= Extracted page text data =
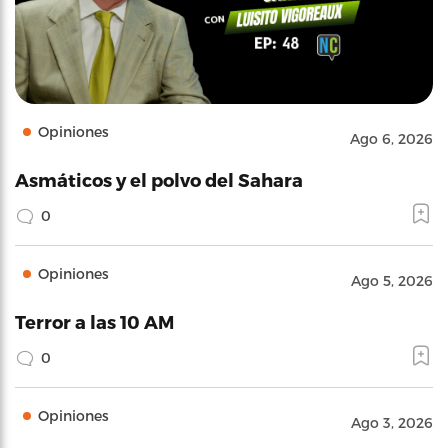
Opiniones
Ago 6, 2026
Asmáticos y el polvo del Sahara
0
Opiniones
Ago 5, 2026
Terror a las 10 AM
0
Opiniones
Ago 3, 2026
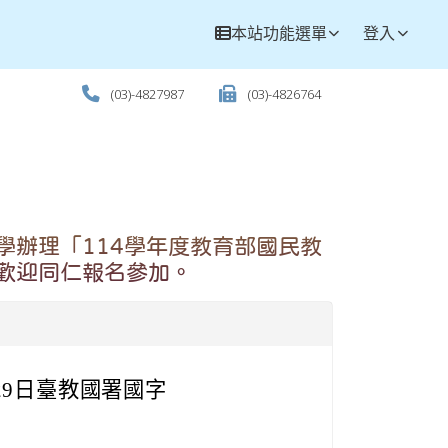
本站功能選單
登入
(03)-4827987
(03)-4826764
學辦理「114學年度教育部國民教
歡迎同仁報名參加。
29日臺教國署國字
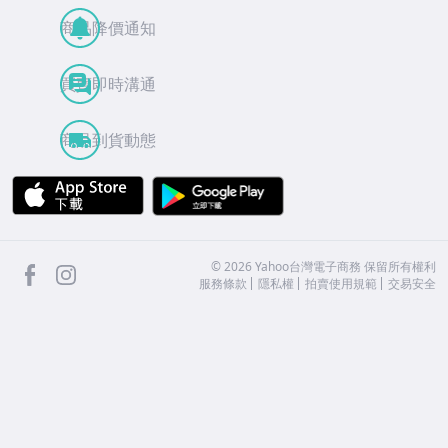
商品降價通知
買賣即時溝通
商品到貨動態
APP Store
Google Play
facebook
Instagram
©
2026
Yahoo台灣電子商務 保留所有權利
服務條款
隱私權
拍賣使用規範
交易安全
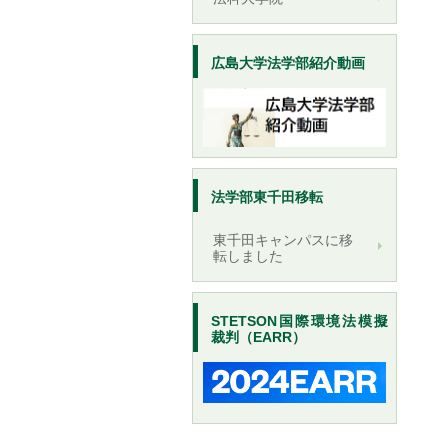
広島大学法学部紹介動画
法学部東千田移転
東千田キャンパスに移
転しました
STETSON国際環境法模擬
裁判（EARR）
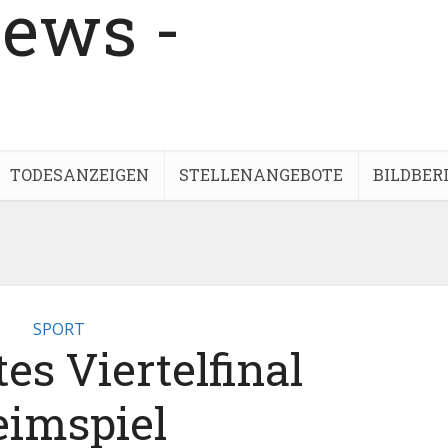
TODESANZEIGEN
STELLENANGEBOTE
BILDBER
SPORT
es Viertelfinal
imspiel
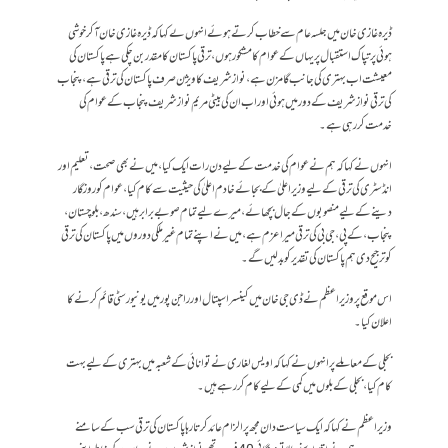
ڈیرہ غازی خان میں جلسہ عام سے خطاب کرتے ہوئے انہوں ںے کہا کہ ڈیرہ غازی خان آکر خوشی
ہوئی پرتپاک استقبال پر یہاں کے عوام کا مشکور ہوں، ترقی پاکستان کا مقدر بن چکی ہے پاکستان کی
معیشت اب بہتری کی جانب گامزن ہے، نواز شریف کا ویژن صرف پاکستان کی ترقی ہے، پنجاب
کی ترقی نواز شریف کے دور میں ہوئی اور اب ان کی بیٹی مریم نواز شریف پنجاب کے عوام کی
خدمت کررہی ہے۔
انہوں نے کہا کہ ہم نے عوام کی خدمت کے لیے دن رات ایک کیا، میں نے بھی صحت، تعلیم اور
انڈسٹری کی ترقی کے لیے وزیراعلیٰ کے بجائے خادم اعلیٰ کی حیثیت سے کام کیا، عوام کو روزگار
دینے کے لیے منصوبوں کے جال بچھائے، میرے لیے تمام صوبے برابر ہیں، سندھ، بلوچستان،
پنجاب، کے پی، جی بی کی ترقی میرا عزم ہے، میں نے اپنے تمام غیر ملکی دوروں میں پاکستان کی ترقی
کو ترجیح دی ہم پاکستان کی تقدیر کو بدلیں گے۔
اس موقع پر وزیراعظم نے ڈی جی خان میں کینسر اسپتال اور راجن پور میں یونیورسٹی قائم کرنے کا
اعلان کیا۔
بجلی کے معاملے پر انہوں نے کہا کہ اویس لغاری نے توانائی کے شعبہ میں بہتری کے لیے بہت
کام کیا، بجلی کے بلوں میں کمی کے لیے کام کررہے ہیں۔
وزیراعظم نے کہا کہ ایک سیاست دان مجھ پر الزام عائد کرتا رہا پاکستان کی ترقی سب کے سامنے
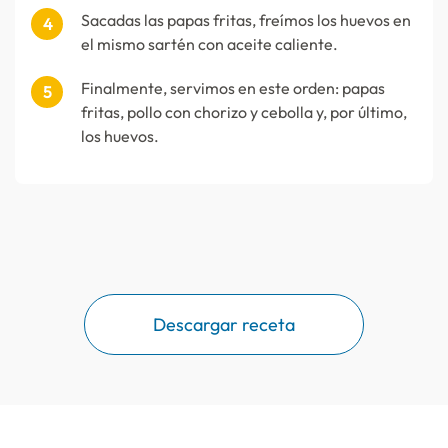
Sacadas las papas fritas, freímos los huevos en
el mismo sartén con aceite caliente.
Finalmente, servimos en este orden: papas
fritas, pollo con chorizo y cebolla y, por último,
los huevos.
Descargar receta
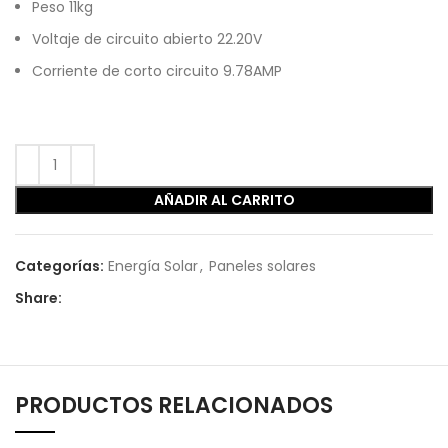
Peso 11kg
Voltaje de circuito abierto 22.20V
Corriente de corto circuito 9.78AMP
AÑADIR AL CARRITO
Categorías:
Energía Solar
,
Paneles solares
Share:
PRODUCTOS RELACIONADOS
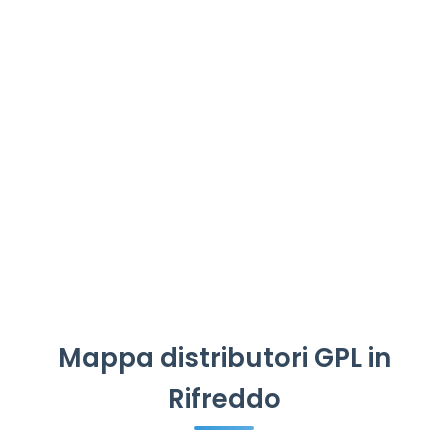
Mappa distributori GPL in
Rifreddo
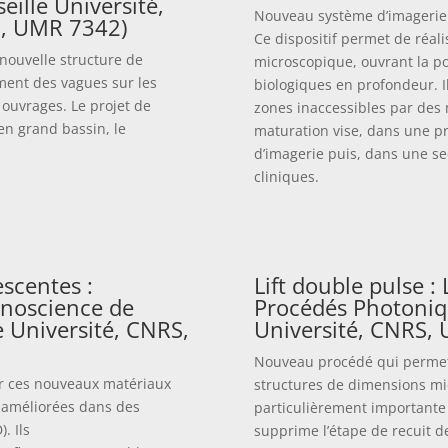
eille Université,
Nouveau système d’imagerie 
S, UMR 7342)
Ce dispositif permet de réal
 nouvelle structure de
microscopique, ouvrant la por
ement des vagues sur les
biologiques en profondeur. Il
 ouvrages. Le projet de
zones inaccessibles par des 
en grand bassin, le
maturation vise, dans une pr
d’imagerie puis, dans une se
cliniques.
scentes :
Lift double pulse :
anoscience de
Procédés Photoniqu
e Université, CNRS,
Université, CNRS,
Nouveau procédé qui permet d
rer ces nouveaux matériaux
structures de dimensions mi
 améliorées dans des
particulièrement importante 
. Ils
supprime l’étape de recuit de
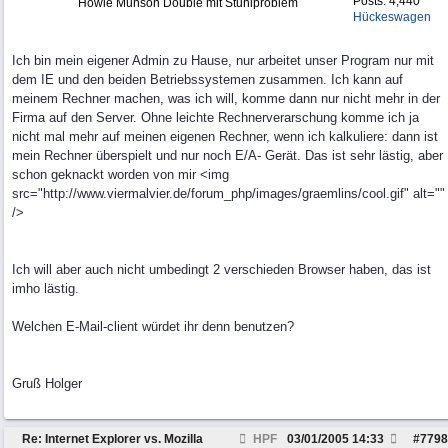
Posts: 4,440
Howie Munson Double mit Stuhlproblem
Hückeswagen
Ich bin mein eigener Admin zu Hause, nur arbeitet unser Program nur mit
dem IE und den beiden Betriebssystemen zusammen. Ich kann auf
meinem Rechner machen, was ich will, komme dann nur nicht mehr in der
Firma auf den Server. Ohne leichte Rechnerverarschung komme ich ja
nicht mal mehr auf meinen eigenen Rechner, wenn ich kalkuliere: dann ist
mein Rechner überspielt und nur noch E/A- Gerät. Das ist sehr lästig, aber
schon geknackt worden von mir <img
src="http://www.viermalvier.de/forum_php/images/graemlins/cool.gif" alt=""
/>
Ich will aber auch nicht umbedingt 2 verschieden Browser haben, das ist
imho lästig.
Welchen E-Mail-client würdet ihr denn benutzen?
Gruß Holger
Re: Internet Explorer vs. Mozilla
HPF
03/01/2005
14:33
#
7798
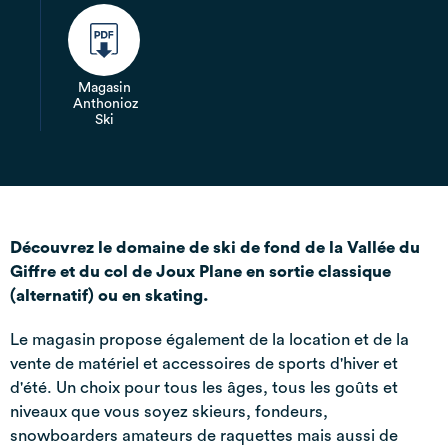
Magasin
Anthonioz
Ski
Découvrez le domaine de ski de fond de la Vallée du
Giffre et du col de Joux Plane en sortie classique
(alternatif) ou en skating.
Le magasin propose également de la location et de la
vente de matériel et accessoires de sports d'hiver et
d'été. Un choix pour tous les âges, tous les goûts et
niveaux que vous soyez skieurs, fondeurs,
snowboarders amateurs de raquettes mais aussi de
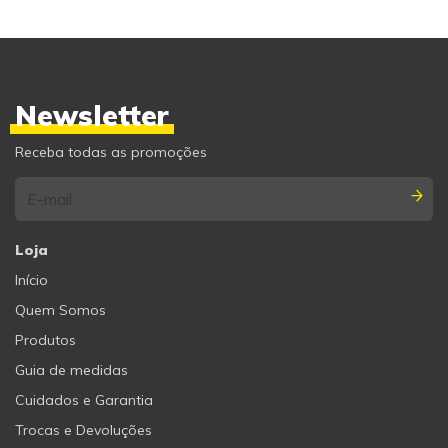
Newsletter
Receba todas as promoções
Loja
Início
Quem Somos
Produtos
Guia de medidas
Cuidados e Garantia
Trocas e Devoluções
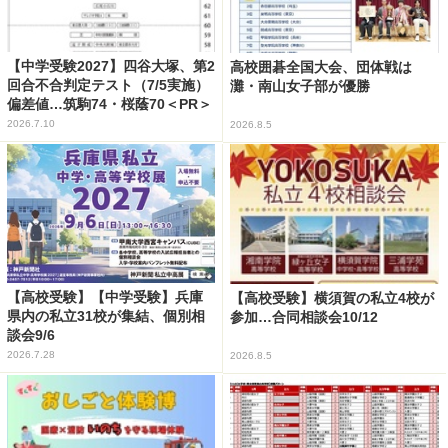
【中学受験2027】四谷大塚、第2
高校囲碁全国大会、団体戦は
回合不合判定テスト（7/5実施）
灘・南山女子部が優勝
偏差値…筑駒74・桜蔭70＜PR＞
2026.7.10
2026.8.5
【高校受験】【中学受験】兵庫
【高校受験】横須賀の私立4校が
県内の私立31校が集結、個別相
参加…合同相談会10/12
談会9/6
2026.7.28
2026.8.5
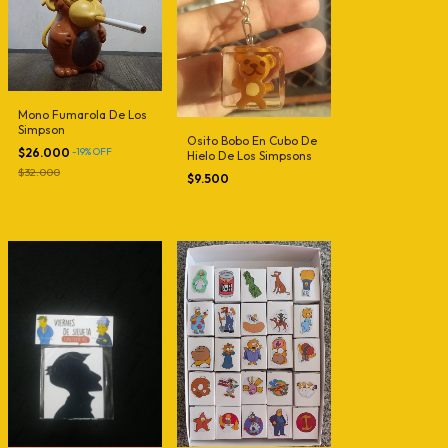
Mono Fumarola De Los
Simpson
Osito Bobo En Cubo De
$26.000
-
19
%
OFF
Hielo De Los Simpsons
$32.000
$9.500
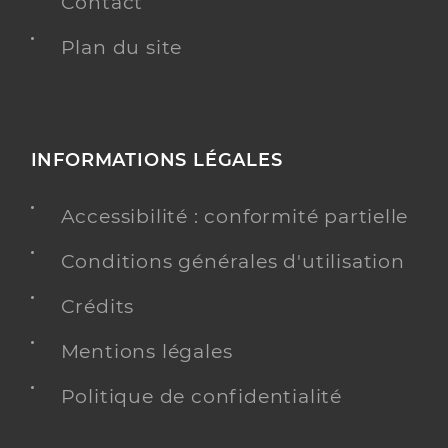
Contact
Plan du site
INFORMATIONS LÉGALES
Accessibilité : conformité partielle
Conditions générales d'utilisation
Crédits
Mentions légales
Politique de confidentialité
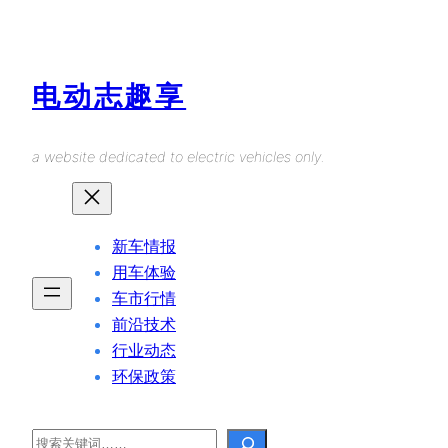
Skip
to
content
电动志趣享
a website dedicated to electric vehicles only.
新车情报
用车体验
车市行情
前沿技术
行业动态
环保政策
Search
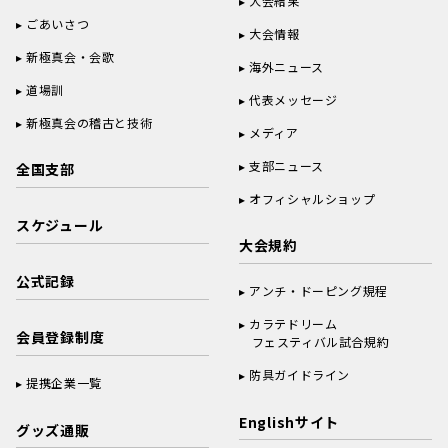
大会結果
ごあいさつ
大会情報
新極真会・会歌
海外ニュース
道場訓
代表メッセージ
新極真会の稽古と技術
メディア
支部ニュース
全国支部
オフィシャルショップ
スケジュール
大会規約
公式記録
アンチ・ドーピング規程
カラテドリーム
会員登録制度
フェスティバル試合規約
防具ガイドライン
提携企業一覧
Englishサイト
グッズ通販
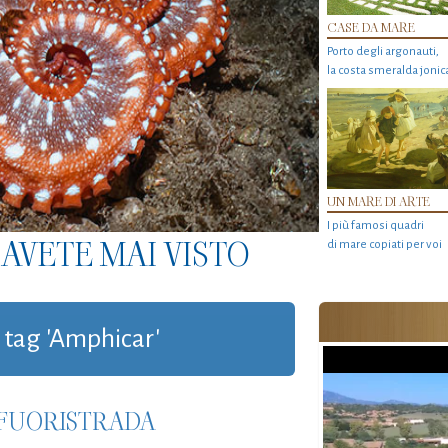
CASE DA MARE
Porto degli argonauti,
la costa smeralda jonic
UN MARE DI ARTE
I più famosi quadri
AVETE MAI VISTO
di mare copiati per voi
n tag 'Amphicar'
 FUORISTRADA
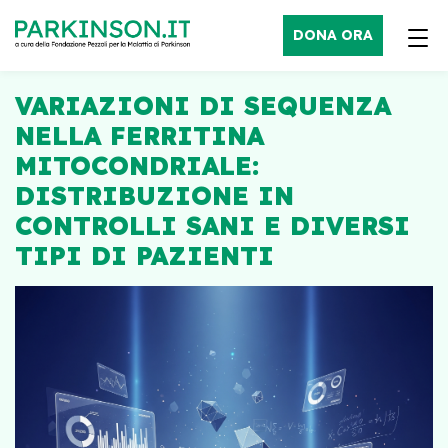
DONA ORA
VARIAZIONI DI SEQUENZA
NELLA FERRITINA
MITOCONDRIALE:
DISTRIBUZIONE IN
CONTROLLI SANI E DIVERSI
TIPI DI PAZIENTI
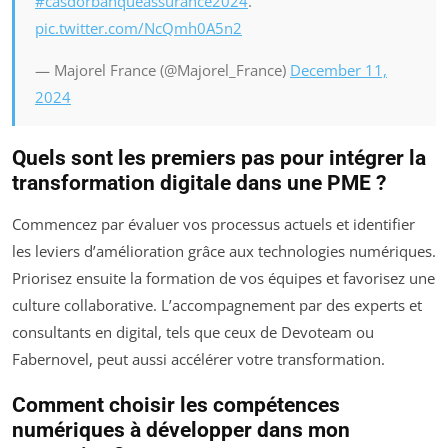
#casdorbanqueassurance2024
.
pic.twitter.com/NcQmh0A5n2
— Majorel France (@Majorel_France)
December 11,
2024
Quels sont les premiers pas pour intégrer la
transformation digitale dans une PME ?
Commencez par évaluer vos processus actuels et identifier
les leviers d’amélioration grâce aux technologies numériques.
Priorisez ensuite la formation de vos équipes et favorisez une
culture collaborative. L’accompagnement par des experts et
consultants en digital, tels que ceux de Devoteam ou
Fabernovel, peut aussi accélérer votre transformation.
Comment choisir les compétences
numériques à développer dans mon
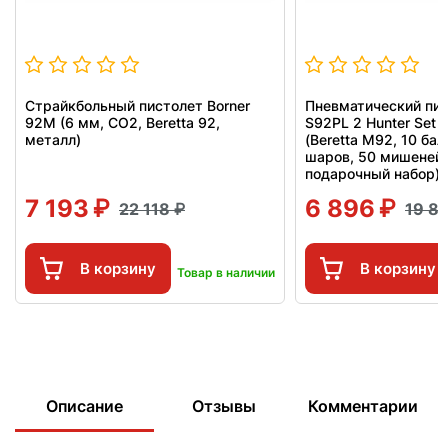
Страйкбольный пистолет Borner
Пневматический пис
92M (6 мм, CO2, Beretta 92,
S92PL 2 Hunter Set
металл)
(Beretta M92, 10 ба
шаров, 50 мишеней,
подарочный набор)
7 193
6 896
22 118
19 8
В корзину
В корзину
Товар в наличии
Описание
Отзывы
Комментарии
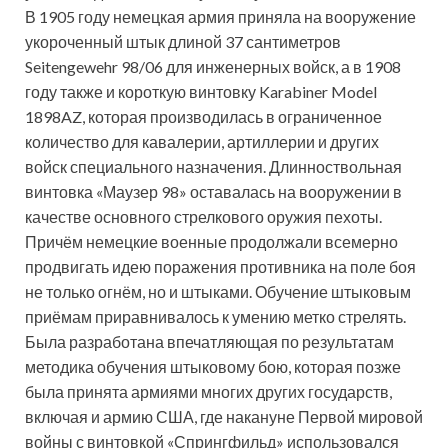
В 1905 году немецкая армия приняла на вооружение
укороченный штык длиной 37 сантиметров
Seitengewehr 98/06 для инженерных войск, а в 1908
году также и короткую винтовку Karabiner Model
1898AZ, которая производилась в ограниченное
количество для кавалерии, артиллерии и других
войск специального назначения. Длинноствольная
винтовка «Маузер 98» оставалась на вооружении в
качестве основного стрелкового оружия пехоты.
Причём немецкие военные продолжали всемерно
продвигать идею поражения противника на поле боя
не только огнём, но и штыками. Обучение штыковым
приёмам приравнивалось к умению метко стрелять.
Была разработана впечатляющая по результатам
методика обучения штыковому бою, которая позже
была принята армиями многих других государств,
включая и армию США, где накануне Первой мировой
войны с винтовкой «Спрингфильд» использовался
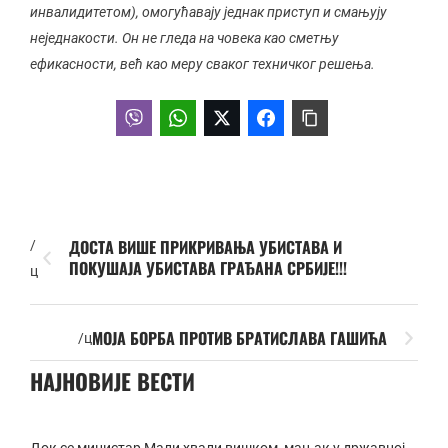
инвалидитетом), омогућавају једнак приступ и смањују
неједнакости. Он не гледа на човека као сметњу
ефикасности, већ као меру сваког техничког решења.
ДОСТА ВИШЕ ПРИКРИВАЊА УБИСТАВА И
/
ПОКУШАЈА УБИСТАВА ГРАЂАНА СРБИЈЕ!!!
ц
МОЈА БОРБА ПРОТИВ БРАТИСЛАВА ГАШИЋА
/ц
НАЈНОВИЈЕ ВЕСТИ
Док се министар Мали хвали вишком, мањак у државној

= TASK DIRECTIONS =
Please give the number of lines above containing "mehr" and nothing else.

= RESULT FOR THIS EXERCISE =
2